■ BRIEF: Write out the records word for word, with no pictures.

(DATA Opens)

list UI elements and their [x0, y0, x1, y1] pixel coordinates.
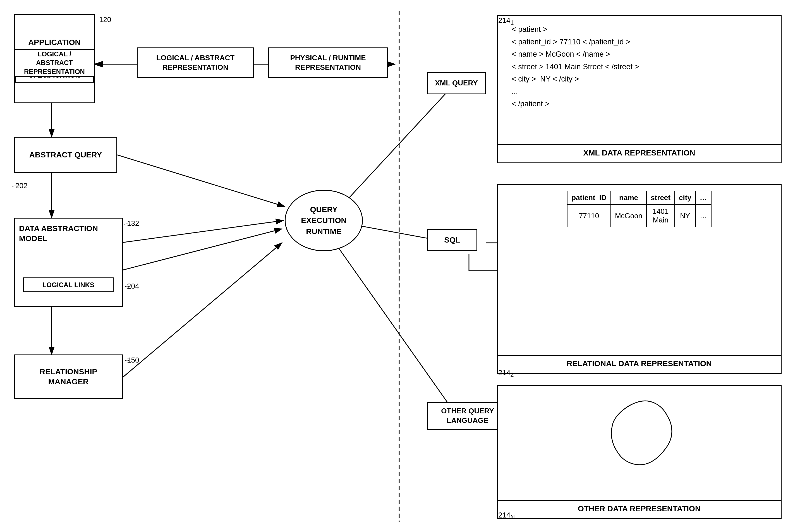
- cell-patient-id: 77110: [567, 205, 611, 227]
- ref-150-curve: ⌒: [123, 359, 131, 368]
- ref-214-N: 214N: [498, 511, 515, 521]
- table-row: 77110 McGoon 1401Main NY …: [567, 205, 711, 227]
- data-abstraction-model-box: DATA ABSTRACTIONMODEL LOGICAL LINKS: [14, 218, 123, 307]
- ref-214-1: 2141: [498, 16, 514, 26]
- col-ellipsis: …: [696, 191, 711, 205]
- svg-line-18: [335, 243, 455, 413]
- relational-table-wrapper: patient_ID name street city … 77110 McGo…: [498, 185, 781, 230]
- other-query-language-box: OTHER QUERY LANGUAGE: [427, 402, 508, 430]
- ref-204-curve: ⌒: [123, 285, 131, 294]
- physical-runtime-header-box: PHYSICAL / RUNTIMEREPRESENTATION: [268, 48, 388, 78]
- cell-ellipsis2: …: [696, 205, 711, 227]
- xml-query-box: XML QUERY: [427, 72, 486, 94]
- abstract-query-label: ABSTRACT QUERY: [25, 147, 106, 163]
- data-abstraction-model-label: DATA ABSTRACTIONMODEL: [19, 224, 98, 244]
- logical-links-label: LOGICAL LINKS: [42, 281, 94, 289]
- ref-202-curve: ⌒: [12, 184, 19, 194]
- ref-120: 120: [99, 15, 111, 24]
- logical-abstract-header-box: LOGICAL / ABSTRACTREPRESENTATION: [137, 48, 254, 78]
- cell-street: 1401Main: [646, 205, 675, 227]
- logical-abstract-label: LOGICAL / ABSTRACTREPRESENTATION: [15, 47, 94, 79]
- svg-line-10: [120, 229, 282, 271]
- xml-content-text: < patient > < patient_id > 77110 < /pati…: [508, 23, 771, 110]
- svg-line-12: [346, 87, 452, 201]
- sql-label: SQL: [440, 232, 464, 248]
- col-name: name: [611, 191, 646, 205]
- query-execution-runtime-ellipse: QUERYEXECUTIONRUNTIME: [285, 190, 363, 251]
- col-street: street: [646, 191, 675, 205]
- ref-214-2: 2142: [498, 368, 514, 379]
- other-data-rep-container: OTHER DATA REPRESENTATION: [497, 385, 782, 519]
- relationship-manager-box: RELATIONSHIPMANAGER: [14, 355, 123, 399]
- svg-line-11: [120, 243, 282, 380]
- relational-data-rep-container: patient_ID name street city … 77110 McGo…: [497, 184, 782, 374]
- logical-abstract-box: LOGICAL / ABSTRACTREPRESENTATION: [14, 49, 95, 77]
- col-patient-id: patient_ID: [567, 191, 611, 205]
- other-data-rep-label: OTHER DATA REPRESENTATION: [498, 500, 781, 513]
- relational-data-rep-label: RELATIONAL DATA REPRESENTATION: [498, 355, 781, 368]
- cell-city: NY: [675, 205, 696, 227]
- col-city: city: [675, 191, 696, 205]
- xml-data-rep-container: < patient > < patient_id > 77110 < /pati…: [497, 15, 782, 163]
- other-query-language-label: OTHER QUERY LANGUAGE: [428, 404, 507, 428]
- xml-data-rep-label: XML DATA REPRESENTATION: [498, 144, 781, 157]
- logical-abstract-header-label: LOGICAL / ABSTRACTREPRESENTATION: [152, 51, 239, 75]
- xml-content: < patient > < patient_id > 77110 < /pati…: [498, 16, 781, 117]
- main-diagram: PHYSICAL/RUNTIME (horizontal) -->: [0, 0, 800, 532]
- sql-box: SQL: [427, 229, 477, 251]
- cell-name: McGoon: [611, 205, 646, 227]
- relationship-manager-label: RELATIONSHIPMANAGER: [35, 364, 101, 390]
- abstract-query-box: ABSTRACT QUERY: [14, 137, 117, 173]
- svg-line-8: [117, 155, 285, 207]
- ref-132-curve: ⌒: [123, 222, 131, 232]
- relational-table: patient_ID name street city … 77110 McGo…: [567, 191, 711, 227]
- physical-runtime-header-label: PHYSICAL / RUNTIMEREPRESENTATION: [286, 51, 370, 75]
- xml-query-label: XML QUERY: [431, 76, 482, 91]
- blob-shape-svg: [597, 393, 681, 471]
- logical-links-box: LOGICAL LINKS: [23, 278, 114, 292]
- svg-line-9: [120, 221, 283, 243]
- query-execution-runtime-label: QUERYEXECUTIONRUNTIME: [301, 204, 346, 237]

(DATA Closes)

■ ANSWER FOR THIS EXERCISE:
list UI elements and their [x0, y0, x1, y1] pixel coordinates.
- cell-patient-id: 77110: [567, 205, 611, 227]
- ref-150-curve: ⌒: [123, 359, 131, 368]
- ref-214-N: 214N: [498, 511, 515, 521]
- table-row: 77110 McGoon 1401Main NY …: [567, 205, 711, 227]
- data-abstraction-model-box: DATA ABSTRACTIONMODEL LOGICAL LINKS: [14, 218, 123, 307]
- ref-214-1: 2141: [498, 16, 514, 26]
- col-ellipsis: …: [696, 191, 711, 205]
- svg-line-18: [335, 243, 455, 413]
- relational-table-wrapper: patient_ID name street city … 77110 McGo…: [498, 185, 781, 230]
- other-query-language-box: OTHER QUERY LANGUAGE: [427, 402, 508, 430]
- ref-204-curve: ⌒: [123, 285, 131, 294]
- physical-runtime-header-box: PHYSICAL / RUNTIMEREPRESENTATION: [268, 48, 388, 78]
- cell-ellipsis2: …: [696, 205, 711, 227]
- xml-query-box: XML QUERY: [427, 72, 486, 94]
- abstract-query-label: ABSTRACT QUERY: [25, 147, 106, 163]
- data-abstraction-model-label: DATA ABSTRACTIONMODEL: [19, 224, 98, 244]
- logical-links-label: LOGICAL LINKS: [42, 281, 94, 289]
- ref-202-curve: ⌒: [12, 184, 19, 194]
- ref-120: 120: [99, 15, 111, 24]
- logical-abstract-header-box: LOGICAL / ABSTRACTREPRESENTATION: [137, 48, 254, 78]
- cell-street: 1401Main: [646, 205, 675, 227]
- logical-abstract-label: LOGICAL / ABSTRACTREPRESENTATION: [15, 47, 94, 79]
- svg-line-10: [120, 229, 282, 271]
- xml-content-text: < patient > < patient_id > 77110 < /pati…: [508, 23, 771, 110]
- svg-line-12: [346, 87, 452, 201]
- sql-label: SQL: [440, 232, 464, 248]
- col-name: name: [611, 191, 646, 205]
- query-execution-runtime-ellipse: QUERYEXECUTIONRUNTIME: [285, 190, 363, 251]
- col-street: street: [646, 191, 675, 205]
- ref-214-2: 2142: [498, 368, 514, 379]
- other-data-rep-container: OTHER DATA REPRESENTATION: [497, 385, 782, 519]
- relationship-manager-box: RELATIONSHIPMANAGER: [14, 355, 123, 399]
- svg-line-11: [120, 243, 282, 380]
- relational-data-rep-container: patient_ID name street city … 77110 McGo…: [497, 184, 782, 374]
- logical-abstract-box: LOGICAL / ABSTRACTREPRESENTATION: [14, 49, 95, 77]
- col-patient-id: patient_ID: [567, 191, 611, 205]
- other-data-rep-label: OTHER DATA REPRESENTATION: [498, 500, 781, 513]
- relational-data-rep-label: RELATIONAL DATA REPRESENTATION: [498, 355, 781, 368]
- cell-city: NY: [675, 205, 696, 227]
- col-city: city: [675, 191, 696, 205]
- xml-data-rep-container: < patient > < patient_id > 77110 < /pati…: [497, 15, 782, 163]
- other-query-language-label: OTHER QUERY LANGUAGE: [428, 404, 507, 428]
- xml-data-rep-label: XML DATA REPRESENTATION: [498, 144, 781, 157]
- logical-abstract-header-label: LOGICAL / ABSTRACTREPRESENTATION: [152, 51, 239, 75]
- xml-content: < patient > < patient_id > 77110 < /pati…: [498, 16, 781, 117]
- main-diagram: PHYSICAL/RUNTIME (horizontal) -->: [0, 0, 800, 532]
- sql-box: SQL: [427, 229, 477, 251]
- cell-name: McGoon: [611, 205, 646, 227]
- relationship-manager-label: RELATIONSHIPMANAGER: [35, 364, 101, 390]
- abstract-query-box: ABSTRACT QUERY: [14, 137, 117, 173]
- svg-line-8: [117, 155, 285, 207]
- ref-132-curve: ⌒: [123, 222, 131, 232]
- relational-table: patient_ID name street city … 77110 McGo…: [567, 191, 711, 227]
- physical-runtime-header-label: PHYSICAL / RUNTIMEREPRESENTATION: [286, 51, 370, 75]
- xml-query-label: XML QUERY: [431, 76, 482, 91]
- blob-shape-svg: [597, 393, 681, 471]
- logical-links-box: LOGICAL LINKS: [23, 278, 114, 292]
- svg-line-9: [120, 221, 283, 243]
- query-execution-runtime-label: QUERYEXECUTIONRUNTIME: [301, 204, 346, 237]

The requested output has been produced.